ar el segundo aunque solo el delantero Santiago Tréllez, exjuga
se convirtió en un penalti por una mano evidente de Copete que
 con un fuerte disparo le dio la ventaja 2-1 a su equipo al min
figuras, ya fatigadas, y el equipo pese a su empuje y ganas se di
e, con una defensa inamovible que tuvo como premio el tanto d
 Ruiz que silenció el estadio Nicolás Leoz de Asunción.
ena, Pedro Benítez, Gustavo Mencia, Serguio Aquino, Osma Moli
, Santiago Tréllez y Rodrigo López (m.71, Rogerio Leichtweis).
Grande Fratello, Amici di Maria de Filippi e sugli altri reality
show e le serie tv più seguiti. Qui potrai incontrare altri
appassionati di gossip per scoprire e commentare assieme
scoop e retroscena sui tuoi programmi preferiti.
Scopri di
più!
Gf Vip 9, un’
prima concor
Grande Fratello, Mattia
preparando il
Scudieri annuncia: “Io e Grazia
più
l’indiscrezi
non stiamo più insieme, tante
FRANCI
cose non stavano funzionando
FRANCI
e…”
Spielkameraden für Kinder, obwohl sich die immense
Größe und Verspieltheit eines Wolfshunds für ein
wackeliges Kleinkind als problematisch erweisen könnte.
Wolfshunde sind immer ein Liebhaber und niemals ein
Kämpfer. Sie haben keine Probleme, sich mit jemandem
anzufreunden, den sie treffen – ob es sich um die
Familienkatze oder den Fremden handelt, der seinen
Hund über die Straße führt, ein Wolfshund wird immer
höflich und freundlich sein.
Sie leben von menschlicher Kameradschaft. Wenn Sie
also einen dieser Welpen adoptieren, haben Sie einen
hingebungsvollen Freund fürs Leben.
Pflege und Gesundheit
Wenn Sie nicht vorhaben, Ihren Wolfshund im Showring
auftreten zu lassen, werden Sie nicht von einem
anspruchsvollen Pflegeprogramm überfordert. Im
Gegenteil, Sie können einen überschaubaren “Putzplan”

● ● ● ● ●

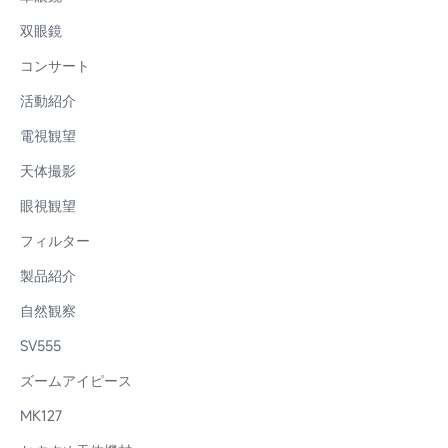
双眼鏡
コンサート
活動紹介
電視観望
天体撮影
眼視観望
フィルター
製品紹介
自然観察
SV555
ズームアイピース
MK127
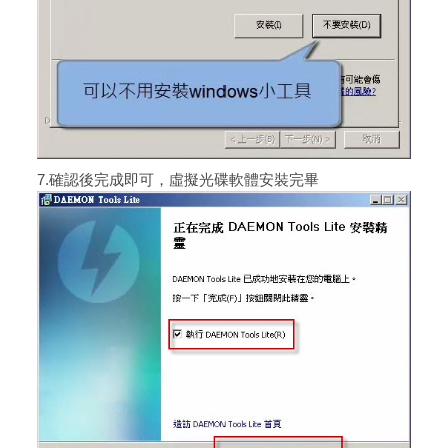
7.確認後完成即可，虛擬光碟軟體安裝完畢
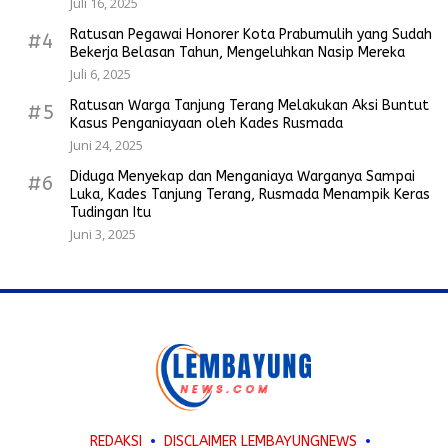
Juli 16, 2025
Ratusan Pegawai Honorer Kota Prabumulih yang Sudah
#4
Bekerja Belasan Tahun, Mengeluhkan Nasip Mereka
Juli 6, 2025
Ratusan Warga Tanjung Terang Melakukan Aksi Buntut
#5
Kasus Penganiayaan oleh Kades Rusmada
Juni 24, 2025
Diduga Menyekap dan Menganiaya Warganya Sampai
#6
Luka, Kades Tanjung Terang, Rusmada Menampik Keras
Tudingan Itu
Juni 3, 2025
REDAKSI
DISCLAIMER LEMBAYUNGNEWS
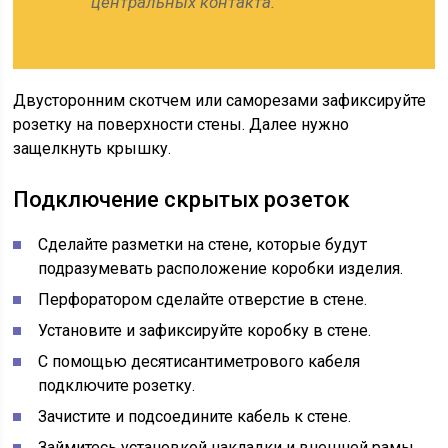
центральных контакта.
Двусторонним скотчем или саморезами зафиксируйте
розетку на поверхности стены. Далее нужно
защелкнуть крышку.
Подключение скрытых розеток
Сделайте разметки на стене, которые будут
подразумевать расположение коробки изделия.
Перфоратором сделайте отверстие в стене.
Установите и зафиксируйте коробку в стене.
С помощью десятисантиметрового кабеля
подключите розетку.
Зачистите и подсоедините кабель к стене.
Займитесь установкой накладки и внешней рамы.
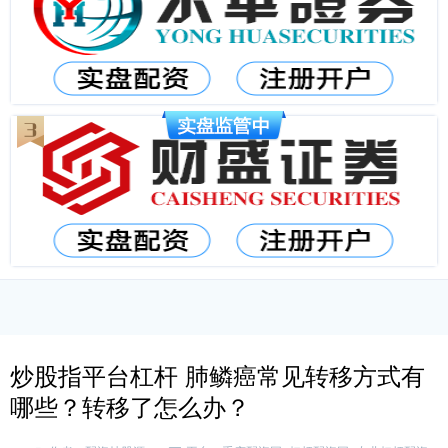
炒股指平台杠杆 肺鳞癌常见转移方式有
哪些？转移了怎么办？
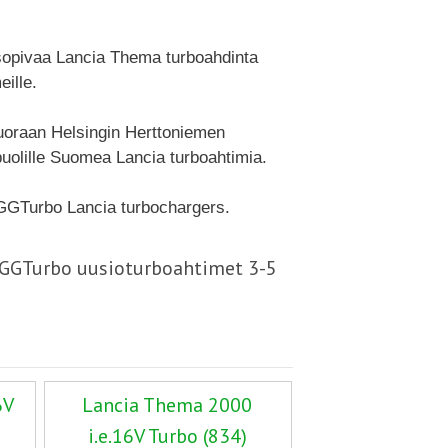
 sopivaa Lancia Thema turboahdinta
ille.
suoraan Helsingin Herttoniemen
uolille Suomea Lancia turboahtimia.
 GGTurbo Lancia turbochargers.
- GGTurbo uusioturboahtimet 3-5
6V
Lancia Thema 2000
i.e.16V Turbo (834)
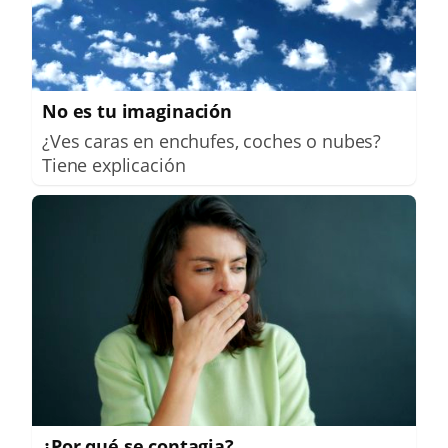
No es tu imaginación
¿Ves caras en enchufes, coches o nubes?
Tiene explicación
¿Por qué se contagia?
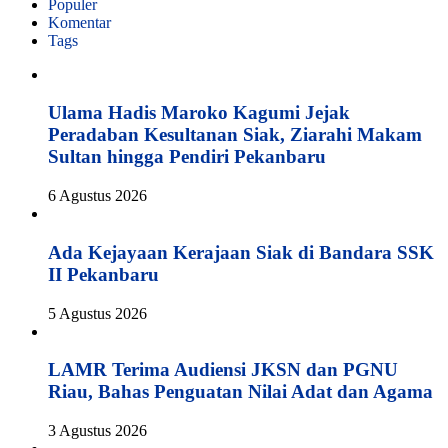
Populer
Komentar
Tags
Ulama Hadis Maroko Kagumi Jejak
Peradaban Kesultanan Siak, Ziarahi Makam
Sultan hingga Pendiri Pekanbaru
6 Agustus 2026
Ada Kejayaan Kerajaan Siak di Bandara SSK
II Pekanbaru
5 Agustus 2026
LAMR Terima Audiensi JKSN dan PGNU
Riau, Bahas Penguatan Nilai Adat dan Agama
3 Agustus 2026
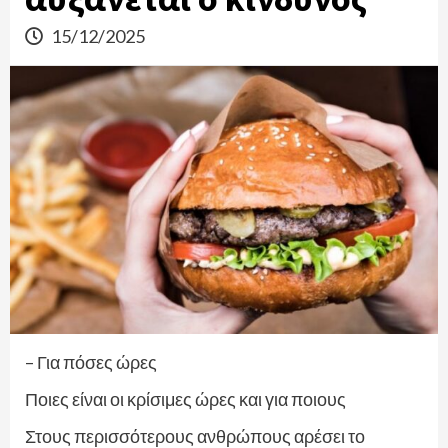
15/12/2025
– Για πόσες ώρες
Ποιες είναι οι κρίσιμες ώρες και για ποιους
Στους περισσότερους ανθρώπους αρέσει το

● ● ● ● ●

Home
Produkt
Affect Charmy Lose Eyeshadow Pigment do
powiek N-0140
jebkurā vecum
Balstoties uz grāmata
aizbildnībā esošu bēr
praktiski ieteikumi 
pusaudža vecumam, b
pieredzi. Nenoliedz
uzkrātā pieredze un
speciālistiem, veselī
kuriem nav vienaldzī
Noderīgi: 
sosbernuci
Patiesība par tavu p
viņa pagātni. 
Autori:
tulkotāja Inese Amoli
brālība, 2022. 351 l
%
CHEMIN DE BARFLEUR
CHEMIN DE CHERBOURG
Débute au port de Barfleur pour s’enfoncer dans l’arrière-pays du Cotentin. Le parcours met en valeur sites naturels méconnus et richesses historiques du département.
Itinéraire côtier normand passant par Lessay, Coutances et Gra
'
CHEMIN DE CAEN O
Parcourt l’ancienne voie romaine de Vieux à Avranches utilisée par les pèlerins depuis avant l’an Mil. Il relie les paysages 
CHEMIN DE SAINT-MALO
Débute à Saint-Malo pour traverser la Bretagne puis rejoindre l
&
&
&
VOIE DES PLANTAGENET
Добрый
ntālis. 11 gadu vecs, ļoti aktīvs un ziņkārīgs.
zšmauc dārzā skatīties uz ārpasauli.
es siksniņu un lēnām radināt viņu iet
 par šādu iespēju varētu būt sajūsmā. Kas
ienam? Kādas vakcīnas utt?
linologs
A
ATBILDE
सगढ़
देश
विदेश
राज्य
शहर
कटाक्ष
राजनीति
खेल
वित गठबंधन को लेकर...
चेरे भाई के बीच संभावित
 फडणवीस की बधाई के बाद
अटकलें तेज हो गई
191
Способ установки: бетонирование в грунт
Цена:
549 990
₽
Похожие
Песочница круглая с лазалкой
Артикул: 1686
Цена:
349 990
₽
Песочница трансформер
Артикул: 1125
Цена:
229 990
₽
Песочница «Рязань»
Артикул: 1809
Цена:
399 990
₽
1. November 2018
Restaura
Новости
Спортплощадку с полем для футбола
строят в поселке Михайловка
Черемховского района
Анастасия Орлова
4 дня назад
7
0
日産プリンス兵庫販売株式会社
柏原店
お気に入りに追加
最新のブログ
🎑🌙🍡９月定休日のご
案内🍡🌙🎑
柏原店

● ● ● ● ●

[Task brief]:
Reproduce the lines above, beginning at the line with "ar el segundo" and stopping after the line with "ena, Pedro Benítez, Gustavo", exactly as they are.

[Response to the exercise]:
ar el segundo aunque solo el delantero Santiago Tréllez, exjuga
se convirtió en un penalti por una mano evidente de Copete que
 con un fuerte disparo le dio la ventaja 2-1 a su equipo al min
figuras, ya fatigadas, y el equipo pese a su empuje y ganas se di
e, con una defensa inamovible que tuvo como premio el tanto d
 Ruiz que silenció el estadio Nicolás Leoz de Asunción.
ena, Pedro Benítez, Gustavo Mencia, Serguio Aquino, Osma Moli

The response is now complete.